Installation SQL Server Data Quality Services
This feature is not installed by default but its installer. We need to run its installer “Data Quality Server Installer” which would be present in the SQL Server directories or in the programs. The service would get installed in about 10 minutes and we should be ready to start using it.
Everyone needs a Knowledge Base
For any data cleansing activities, we would really need to know as to what the correct value should be instead. So we actually need to create a knowledge base here, which could be used as a reference to the source to clean them. This is called a Knowledge base.
Sample source for Knowledge Base:
We need a source to create a Knowledge base. We can also create the knowledge base by manually entering the value. But for now I would use a source as it would be quicker than manually typing in the base. Consider the following list of states and cities which we would use as our knowledge base and clean other sources containing customer data using this.

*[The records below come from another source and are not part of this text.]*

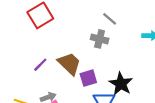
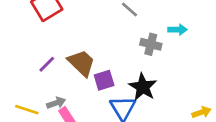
gray cross: (100, 39) -> (151, 44), moved

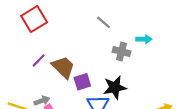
purple line: (47, 64) -> (39, 60), moved
black star: (143, 87) -> (115, 87), turned 30

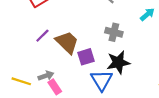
cyan arrow: (144, 39) -> (147, 14), turned -40
gray cross: (122, 52) -> (114, 32), moved

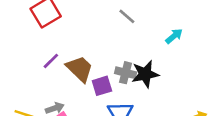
gray cross: (114, 32) -> (126, 73), moved
black star: (118, 62) -> (145, 74), moved

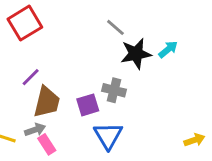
brown trapezoid: (80, 69) -> (47, 102), moved, turned 60
black star: (145, 74) -> (136, 54), moved

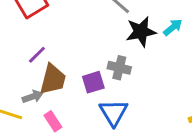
gray arrow: (35, 130) -> (33, 97), moved

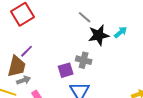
brown trapezoid: (53, 79) -> (17, 66), moved

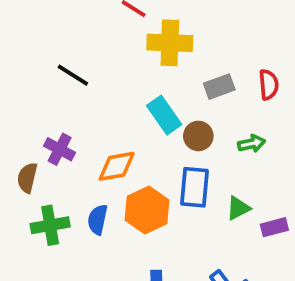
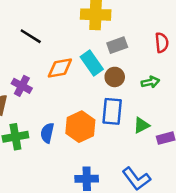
gray rectangle: (219, 87) -> (117, 45), moved
orange diamond: (117, 166) -> (60, 68), moved

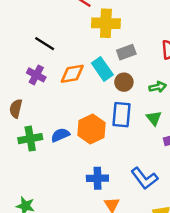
purple cross: (22, 86) -> (36, 75), moved
green triangle: (141, 125) -> (154, 118), moved, turned -42
blue semicircle: (47, 133) -> (60, 135), turned 54

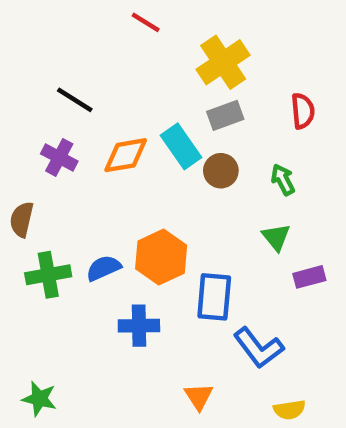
yellow cross: (106, 23) -> (223, 62), moved, turned -36
green arrow: (158, 87) -> (283, 180), turned -105
blue rectangle: (122, 115) -> (214, 297), moved
blue cross: (97, 178) -> (139, 326), moved

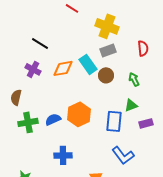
yellow cross: (223, 62) -> (107, 26), turned -35
green triangle: (276, 237) -> (131, 105), turned 48
blue rectangle: (214, 297) -> (114, 121), moved
blue cross: (139, 326) -> (63, 155), moved

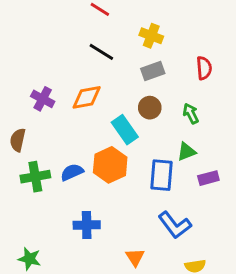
yellow cross: (107, 26) -> (151, 36), size x0.7
black line: (40, 43) -> (101, 52), moved
cyan rectangle: (88, 64) -> (125, 130), moved

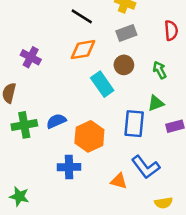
orange diamond: (87, 97) -> (83, 50), moved
orange hexagon: (110, 165) -> (89, 136), moved
orange triangle: (135, 257) -> (119, 181), moved, turned -42

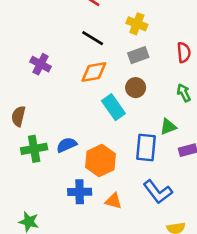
purple cross: (31, 57) -> (41, 64), moved
green arrow: (160, 70) -> (184, 93), moved
orange triangle: (119, 181) -> (113, 201), moved

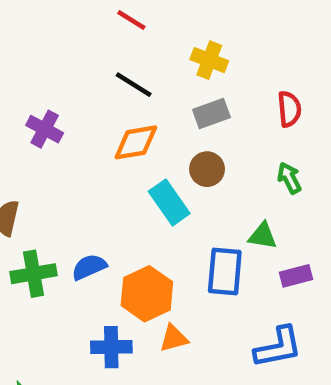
green triangle: (168, 127) -> (263, 236), turned 30
blue L-shape: (158, 192) -> (278, 347), moved, turned -64
orange triangle: (113, 201) -> (174, 338), moved, turned -30

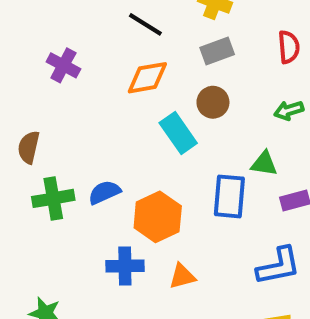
green arrow: (289, 178) -> (289, 110), turned -80
orange triangle: (174, 338) -> (182, 276), moved

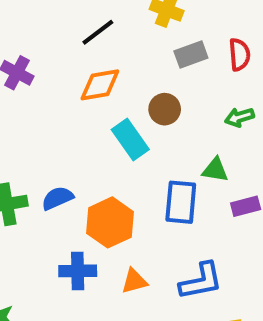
black line: (145, 24) -> (98, 32), turned -69
gray rectangle: (217, 51) -> (191, 55), moved
blue L-shape: (278, 266) -> (201, 281), moved

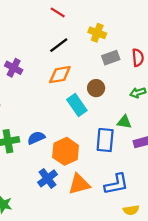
blue cross: (78, 271) -> (47, 178), turned -36
orange triangle: (134, 281) -> (79, 184), size x1.5

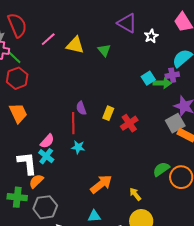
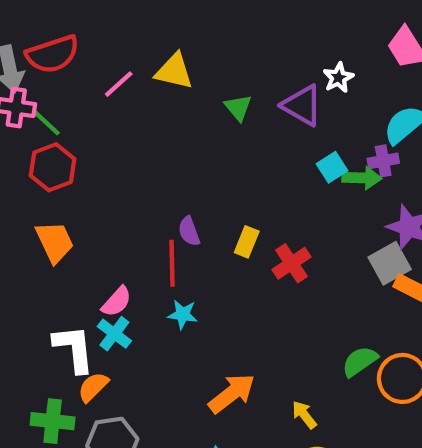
purple triangle: (127, 23) -> (302, 105), moved
red semicircle: (17, 25) -> (53, 54), turned 95
yellow triangle: (75, 45) -> (174, 71), moved

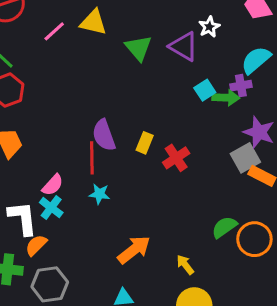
green triangle: (238, 108) -> (139, 48), size x1.4
purple semicircle: (189, 231) -> (104, 135), size x1.5

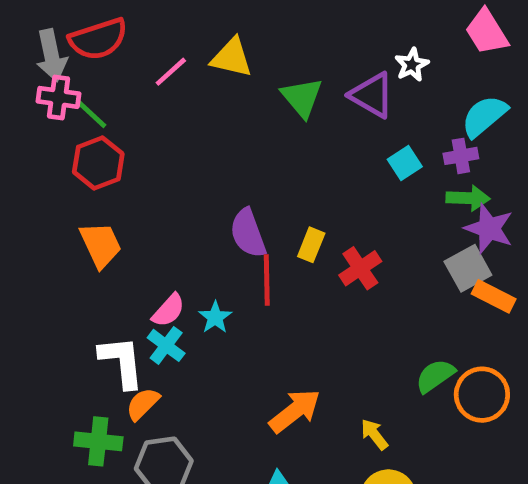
green arrow: (226, 98) -> (468, 198), moved
red line: (92, 158) -> (267, 280), moved
cyan star: (99, 194) -> (215, 317), moved, turned 30

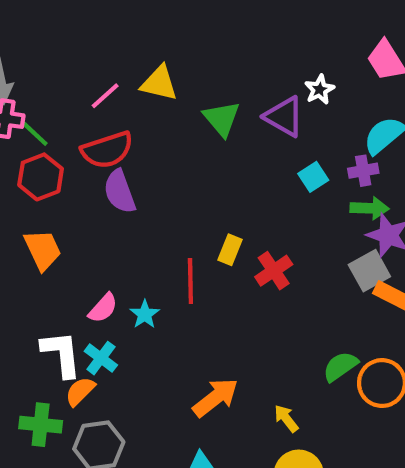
red semicircle: (98, 39) -> (107, 150), moved
purple semicircle: (248, 233) -> (120, 192), moved
cyan cross: (166, 345) -> (101, 358), moved

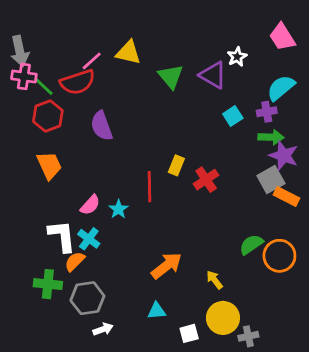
red semicircle: (107, 150) -> (78, 82), moved

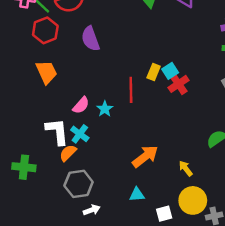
cyan square: (233, 116) -> (170, 71), moved
green cross: (48, 284) -> (24, 167), moved

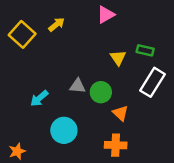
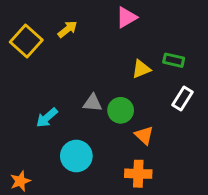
yellow triangle: (118, 58) -> (141, 69), turned 42
white rectangle: (153, 82) -> (183, 99), size x0.7

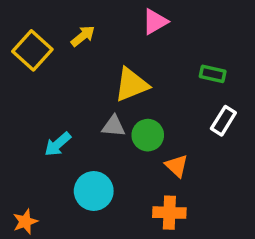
yellow triangle: (141, 69) -> (132, 85), moved, size x1.5

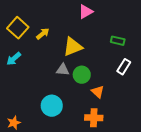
yellow arrow: (83, 36) -> (43, 34), moved
cyan arrow: (58, 144) -> (14, 59), moved

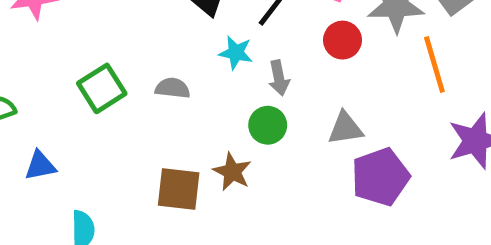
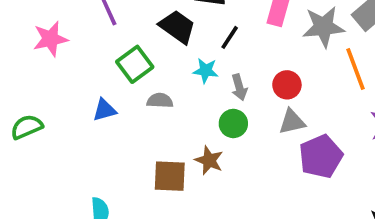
red circle: (342, 40) -> (287, 85), moved
green square: (102, 88) -> (135, 64), moved
blue triangle: (40, 166) -> (104, 110), moved

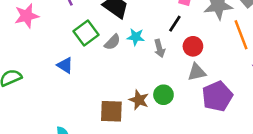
black line: (230, 37) -> (175, 24), moved
gray semicircle: (160, 101) -> (112, 42), moved, turned 132
blue triangle: (104, 110) -> (65, 65), turned 48
green circle: (233, 123) -> (163, 95), moved

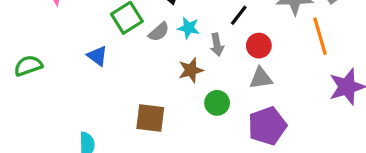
purple pentagon: (217, 96) -> (267, 126), moved
brown star: (139, 100) -> (191, 70), moved, turned 30

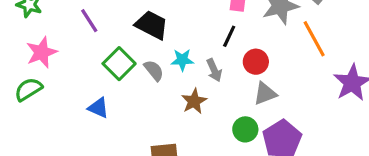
gray semicircle: (159, 32) -> (154, 70), turned -75
green semicircle: (28, 66) -> (28, 89), moved
green circle: (217, 103) -> (245, 129), moved

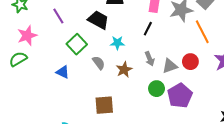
red circle: (256, 62) -> (190, 62), moved
gray semicircle: (154, 70) -> (99, 63), moved
gray arrow: (214, 70) -> (150, 59), moved

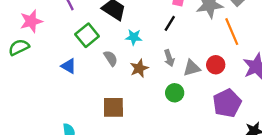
purple pentagon: (180, 96) -> (227, 103), moved

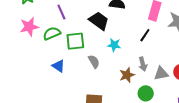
green square: (87, 35) -> (75, 41), turned 30
green semicircle: (19, 47) -> (52, 33), moved
brown star: (139, 68) -> (127, 75), moved

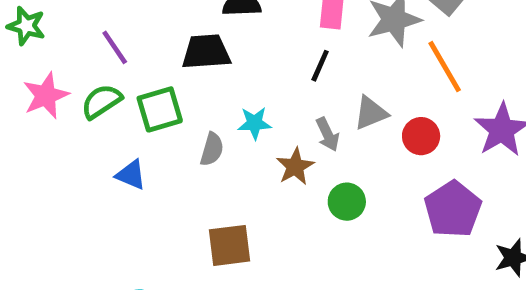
black trapezoid: (99, 21) -> (206, 52), turned -30
cyan star: (114, 45) -> (255, 123), moved
gray semicircle: (94, 62) -> (212, 149), turned 56
gray triangle: (161, 73) -> (371, 113), moved

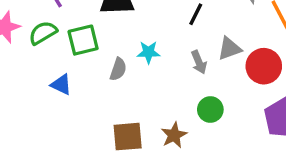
red circle: (421, 136) -> (264, 66), size x1.4
brown star: (295, 167) -> (174, 135), moved

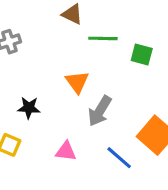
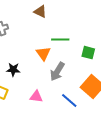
green line: (103, 38) -> (60, 40), moved
green square: (142, 55) -> (88, 53), moved

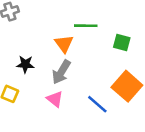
gray arrow: (57, 72) -> (61, 72), moved
pink triangle: (36, 97) -> (55, 99), turned 32

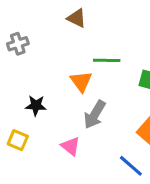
gray arrow: (61, 72) -> (95, 115), moved
blue line: (97, 104) -> (131, 166), moved

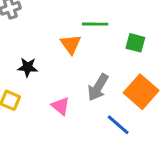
gray arrow: (95, 115) -> (98, 87), moved

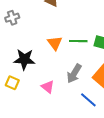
green line: (95, 24) -> (78, 41), moved
black star: (28, 67) -> (24, 59), size x1.5

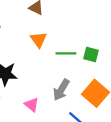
orange triangle: (55, 43) -> (38, 40), moved

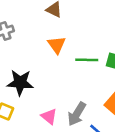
gray arrow: (61, 90) -> (77, 114), moved

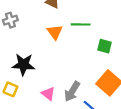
green line: (87, 60) -> (81, 24), moved

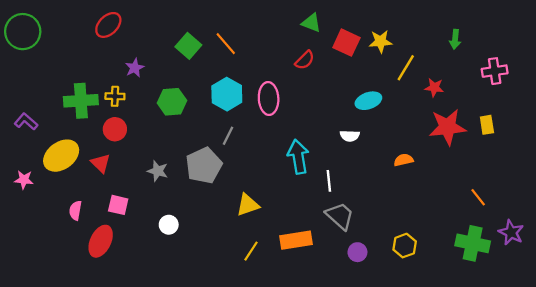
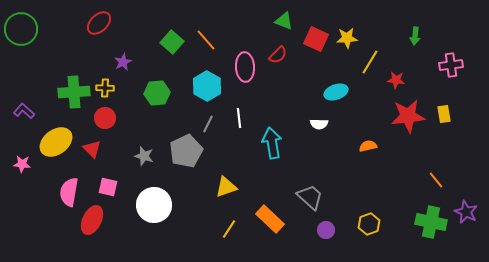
pink ellipse: (269, 99) -> (245, 67), moved
white line: (329, 181) -> (239, 118), moved
pink semicircle: (75, 210) -> (69, 192), size x1.6
white circle: (169, 225) -> (154, 205), size x2.0
orange rectangle: (296, 240) -> (270, 219), turned 52

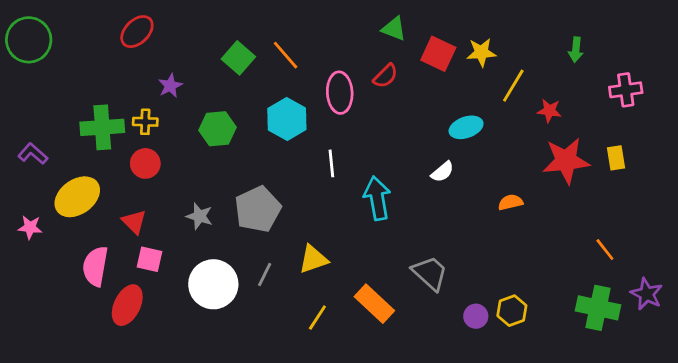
gray line: (208, 124) -> (265, 275), moved
white semicircle: (319, 124) -> (442, 172), turned -42
red triangle: (92, 149) -> (134, 222), moved
purple circle: (326, 230) -> (476, 316), moved

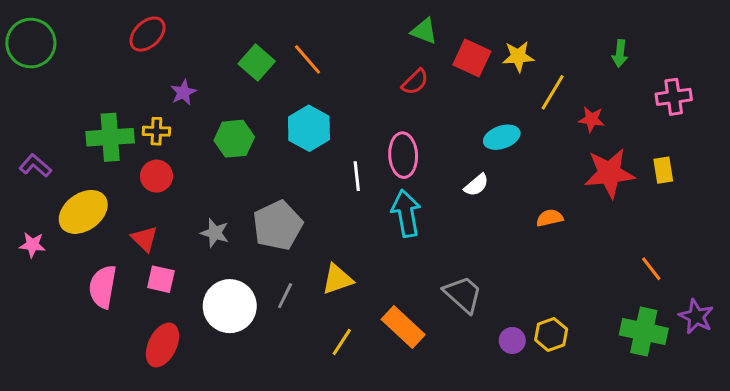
pink ellipse: (340, 93) -> (403, 155), moved
red ellipse: (127, 305) -> (162, 345), moved

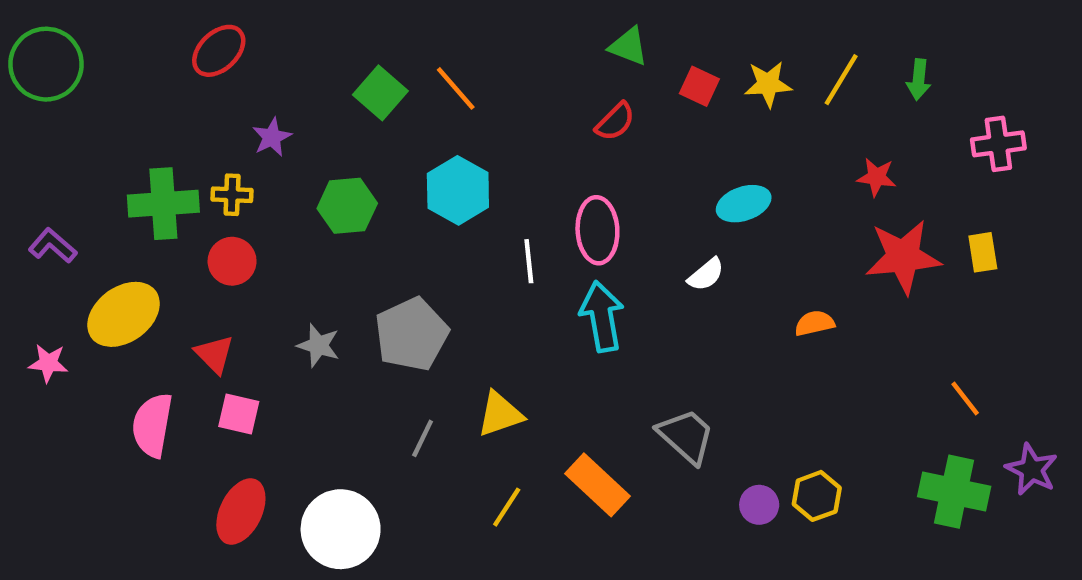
red square: (472, 58) -> (699, 86), size x0.7
yellow line: (553, 92) -> (841, 80), moved
white circle: (230, 306) -> (341, 529), moved

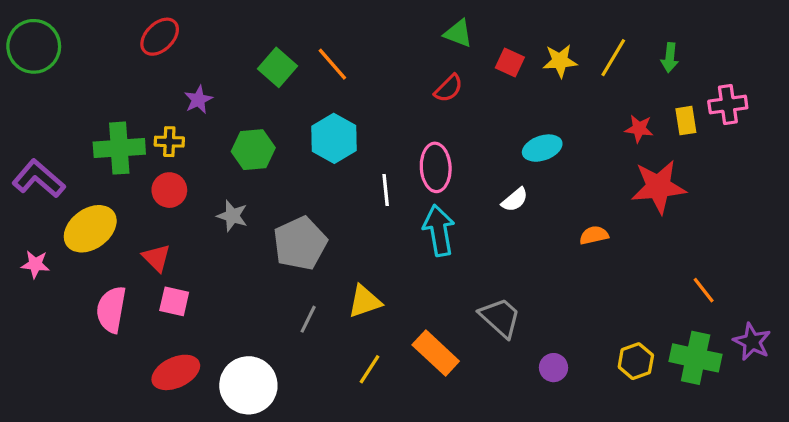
purple L-shape: (53, 246) -> (39, 179), size x1.5
yellow rectangle: (983, 252) -> (686, 121), moved
gray star: (318, 345) -> (232, 216), moved
yellow hexagon: (817, 496) -> (636, 361), moved
red ellipse: (241, 511) -> (176, 372), turned 39

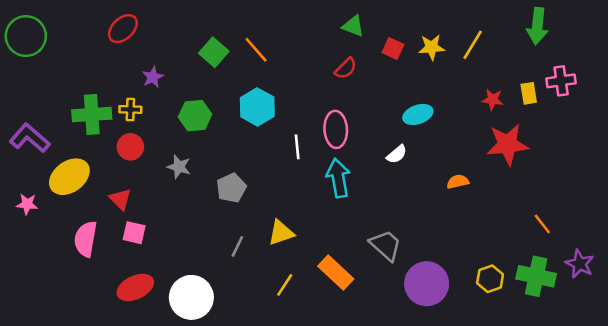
green arrow: (670, 58) -> (537, 26), moved, size x1.6
gray pentagon: (300, 243) -> (231, 188), size x0.7
purple circle: (553, 368) -> (427, 284), size x2.0

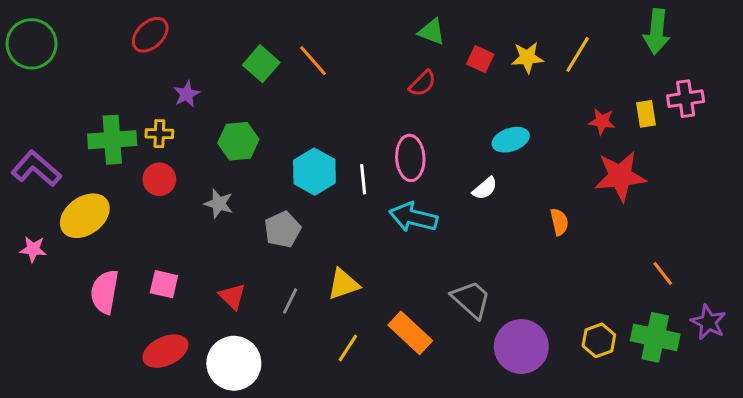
cyan hexagon: (257, 107) -> (314, 172), moved
cyan arrow: (338, 178) -> (413, 217), turned -66
orange semicircle: (458, 182) -> (559, 222), turned 90
red triangle: (120, 199) -> (232, 296), moved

Steps to create a New Knowledge Base
1.) Go to Programs and start the “SQL Server Data Quality Services”. It would open a UI and then select “New Knowledge base” from it after selecting the server where this services is installed. The following window will open to create a new knowledge base

2.) Input a name for this Knowledge base and select “Knowledge Discovery” to start building the base. I the next window we need to define the Source of base and also map the columns as universal domains which could be used as a reference to cleanse these types of columns

3.) Click o the new domain icon besides “Mappings” to create a domain. Here we need to create a city domain and then similarly a State domain:

4.) Once the domains are created, map the column names to the domains to start discovering the values

5.) On the next window we can click the “Start”button to start analyzing the source and checking in the domain if there are any new vales in it. Since this is the first time we are creating the knowledge base, all the values will be identifies as New values for the domain:

6.) On client “Next”, we can see that both the domains and all the values that has now been added into them from the excel. We also see that its automatically corrected once of the state values (“Andra Pradesh”) to another (“Andhra Pradesh”). It corrected it to “Andhra Pradesh as that came first in the excel list”.

7.) Select “Error” from drop down to see all the values that were rectified to a new value:

8.) Once the data discovery is done, we need to publish the Knowledge base so that other projects can start using this base to cleanse the sources. Click on “Publish” and then go through other windows to publish it:

9.) Once the Knowledge base is published, you can re-open it and check. We can also add new values to it manually or again select some source and try adding newly detected values from it to increase the knowledge base.

Conclusion
So now we are ready with the knowledge base and in future blogs I will experiment on how we can use this base to cleanse the Sources while transforming it to the destination.